*What to produce:* Only certain lines below are wanted: those starting at the line containing "температура*." and ending at the line containing "Nuestro enfoque", both included, each retyped exactly.

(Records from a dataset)

******************************

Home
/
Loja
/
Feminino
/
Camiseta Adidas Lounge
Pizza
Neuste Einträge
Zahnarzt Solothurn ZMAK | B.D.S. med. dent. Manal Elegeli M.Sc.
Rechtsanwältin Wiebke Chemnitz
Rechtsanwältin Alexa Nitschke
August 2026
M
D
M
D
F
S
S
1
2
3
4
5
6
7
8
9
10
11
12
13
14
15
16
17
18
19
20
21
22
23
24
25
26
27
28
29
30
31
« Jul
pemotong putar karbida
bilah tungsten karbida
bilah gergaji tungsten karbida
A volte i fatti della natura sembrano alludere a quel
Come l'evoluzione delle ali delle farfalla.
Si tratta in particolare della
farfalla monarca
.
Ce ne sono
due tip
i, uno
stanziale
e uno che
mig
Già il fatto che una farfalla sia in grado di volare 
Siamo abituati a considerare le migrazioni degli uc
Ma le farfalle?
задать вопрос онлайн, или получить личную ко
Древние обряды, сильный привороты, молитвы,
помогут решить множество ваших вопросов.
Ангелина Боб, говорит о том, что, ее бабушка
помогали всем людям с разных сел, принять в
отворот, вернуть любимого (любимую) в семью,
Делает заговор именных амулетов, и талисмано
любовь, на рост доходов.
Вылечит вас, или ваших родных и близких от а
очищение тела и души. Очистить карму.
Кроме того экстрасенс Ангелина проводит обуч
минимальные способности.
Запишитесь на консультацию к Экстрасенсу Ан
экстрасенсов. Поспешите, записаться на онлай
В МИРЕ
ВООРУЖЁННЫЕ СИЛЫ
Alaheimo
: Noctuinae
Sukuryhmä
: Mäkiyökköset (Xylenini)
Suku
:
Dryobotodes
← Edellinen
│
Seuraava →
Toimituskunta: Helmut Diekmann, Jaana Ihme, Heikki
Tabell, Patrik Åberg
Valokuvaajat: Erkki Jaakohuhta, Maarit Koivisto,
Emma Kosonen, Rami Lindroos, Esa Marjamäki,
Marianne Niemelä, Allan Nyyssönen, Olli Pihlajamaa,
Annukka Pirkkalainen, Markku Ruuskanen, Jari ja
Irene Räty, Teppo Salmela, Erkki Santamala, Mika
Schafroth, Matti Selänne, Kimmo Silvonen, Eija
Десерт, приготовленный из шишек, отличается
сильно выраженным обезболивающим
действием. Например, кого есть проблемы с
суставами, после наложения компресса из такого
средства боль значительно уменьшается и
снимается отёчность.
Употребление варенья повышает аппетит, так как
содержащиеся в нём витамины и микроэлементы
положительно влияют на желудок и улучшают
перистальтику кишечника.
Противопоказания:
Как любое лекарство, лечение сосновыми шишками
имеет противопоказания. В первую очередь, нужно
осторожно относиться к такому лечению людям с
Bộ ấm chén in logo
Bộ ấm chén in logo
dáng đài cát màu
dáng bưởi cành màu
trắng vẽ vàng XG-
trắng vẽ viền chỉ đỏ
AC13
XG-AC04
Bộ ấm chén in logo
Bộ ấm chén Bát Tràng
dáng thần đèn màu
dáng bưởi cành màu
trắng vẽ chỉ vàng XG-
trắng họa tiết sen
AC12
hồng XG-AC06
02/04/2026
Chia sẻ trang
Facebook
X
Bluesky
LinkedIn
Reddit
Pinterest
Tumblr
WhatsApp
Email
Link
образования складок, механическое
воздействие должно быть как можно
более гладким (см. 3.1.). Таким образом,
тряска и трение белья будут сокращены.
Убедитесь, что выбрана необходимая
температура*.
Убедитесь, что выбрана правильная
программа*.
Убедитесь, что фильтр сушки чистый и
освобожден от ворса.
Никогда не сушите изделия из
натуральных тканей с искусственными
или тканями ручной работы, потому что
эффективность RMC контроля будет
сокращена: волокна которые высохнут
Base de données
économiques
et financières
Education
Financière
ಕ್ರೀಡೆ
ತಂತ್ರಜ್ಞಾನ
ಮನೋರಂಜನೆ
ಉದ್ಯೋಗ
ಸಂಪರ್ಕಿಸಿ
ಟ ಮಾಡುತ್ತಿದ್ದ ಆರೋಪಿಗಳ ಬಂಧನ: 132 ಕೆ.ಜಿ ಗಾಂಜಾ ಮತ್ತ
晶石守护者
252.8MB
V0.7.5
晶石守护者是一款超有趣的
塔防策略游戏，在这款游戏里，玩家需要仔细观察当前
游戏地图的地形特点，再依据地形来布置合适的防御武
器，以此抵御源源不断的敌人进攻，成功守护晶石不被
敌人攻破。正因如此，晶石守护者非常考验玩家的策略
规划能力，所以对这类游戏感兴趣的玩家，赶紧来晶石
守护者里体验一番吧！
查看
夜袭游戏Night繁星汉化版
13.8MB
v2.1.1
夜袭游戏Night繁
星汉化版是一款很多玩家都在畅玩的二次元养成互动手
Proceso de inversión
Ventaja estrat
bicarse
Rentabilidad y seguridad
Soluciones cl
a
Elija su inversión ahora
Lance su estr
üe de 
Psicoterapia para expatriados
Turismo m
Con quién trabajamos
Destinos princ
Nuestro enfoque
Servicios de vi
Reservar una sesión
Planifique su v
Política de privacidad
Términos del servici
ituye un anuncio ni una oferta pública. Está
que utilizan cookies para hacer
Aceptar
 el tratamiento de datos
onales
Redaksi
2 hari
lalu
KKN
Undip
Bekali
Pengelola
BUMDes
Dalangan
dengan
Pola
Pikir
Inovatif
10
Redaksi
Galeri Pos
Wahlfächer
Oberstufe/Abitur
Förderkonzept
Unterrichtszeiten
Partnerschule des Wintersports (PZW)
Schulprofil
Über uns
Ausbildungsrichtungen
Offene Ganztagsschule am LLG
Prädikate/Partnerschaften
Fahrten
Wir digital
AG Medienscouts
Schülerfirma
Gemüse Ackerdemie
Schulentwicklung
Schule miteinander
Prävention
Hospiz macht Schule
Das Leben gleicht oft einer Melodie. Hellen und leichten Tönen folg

******************************

*Exercise response:*
температура*.
Убедитесь, что выбрана правильная
программа*.
Убедитесь, что фильтр сушки чистый и
освобожден от ворса.
Никогда не сушите изделия из
натуральных тканей с искусственными
или тканями ручной работы, потому что
эффективность RMC контроля будет
сокращена: волокна которые высохнут
Base de données
économiques
et financières
Education
Financière
ಕ್ರೀಡೆ
ತಂತ್ರಜ್ಞಾನ
ಮನೋರಂಜನೆ
ಉದ್ಯೋಗ
ಸಂಪರ್ಕಿಸಿ
ಟ ಮಾಡುತ್ತಿದ್ದ ಆರೋಪಿಗಳ ಬಂಧನ: 132 ಕೆ.ಜಿ ಗಾಂಜಾ ಮತ್ತ
晶石守护者
252.8MB
V0.7.5
晶石守护者是一款超有趣的
塔防策略游戏，在这款游戏里，玩家需要仔细观察当前
游戏地图的地形特点，再依据地形来布置合适的防御武
器，以此抵御源源不断的敌人进攻，成功守护晶石不被
敌人攻破。正因如此，晶石守护者非常考验玩家的策略
规划能力，所以对这类游戏感兴趣的玩家，赶紧来晶石
守护者里体验一番吧！
查看
夜袭游戏Night繁星汉化版
13.8MB
v2.1.1
夜袭游戏Night繁
星汉化版是一款很多玩家都在畅玩的二次元养成互动手
Proceso de inversión
Ventaja estrat
bicarse
Rentabilidad y seguridad
Soluciones cl
a
Elija su inversión ahora
Lance su estr
üe de 
Psicoterapia para expatriados
Turismo m
Con quién trabajamos
Destinos princ
Nuestro enfoque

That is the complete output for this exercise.